As the supply of new genuinely affordable social rented homes has collapsed to a little over 1,000 homes nationally last year, from 36,000 in 2010, most of the homes that are likely to be available will be at so-called ‘affordable rents’ at up to 80% of market rents. Rehoused tenants must not be expected to pay those rents, the difference should be made up by the council. Some DWP rules have been suspended for these residents, but it has also been said that they would have to pay bedroom tax if they ended up with a spare room. That is grotesque.
The numbers matter. Unless extra social housing is provided in total then the people who will actually pay for this crisis will be those homeless families or people on the housing waiting list who will not be rehoused as a consequence. One way round this would be government to fund the purchase of an equivalent number of homes on the open market – as happened in the early 1990s to mitigate the housing market slump.
Theresa May was as slippery as can be when challenged about how the works to blocks like Grenfell will be paid for. It could be hundreds of millions. This should be a central government commitment, a new fund provided by the whole country to avoid another tragedy. May wouldn’t commit, just saying it will be done. What is most likely is that government will allow councils to borrow more to pay for the works, with the cost falling to the housing revenue account.
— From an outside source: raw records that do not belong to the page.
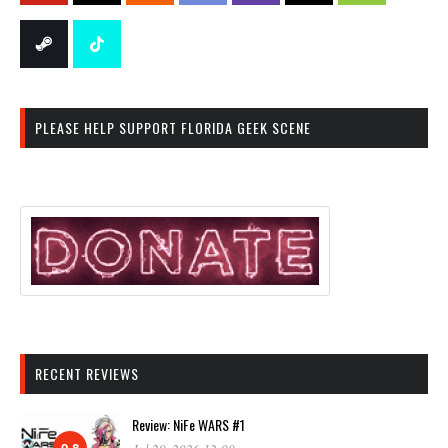
PLEASE HELP SUPPORT FLORIDA GEEK SCENE
RECENT REVIEWS
Review: NiFe WARS #1
9.8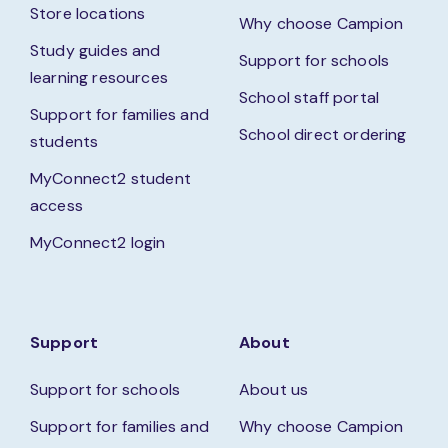
Store locations
Why choose Campion
Study guides and
Support for schools
learning resources
School staff portal
Support for families and
School direct ordering
students
MyConnect2 student
access
MyConnect2 login
Support
About
Support for schools
About us
Support for families and
Why choose Campion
And there’s the rub: unless there is specific subsidy or grant, extra borrowing on the HRA will be funded in the long term by tenants through their rents. Tenants will pay for a fire safety crisis that is not of their making.
It is absolutely right that the victims of the fire should have top priority and should be rehoused as quickly as possible. No-one will disagree that similar panels should be stripped from other blocks. No-one will object to an extensive programme of fire safety improvements, including for example sprinklers, in all towers currently without them. But, whoever is found to be responsible, it is not right that the actual burden of putting things right should fall on existing tenants and homeless people waiting for a home. Central government should foot the bill, sharing the load. That’s why we all pay taxes.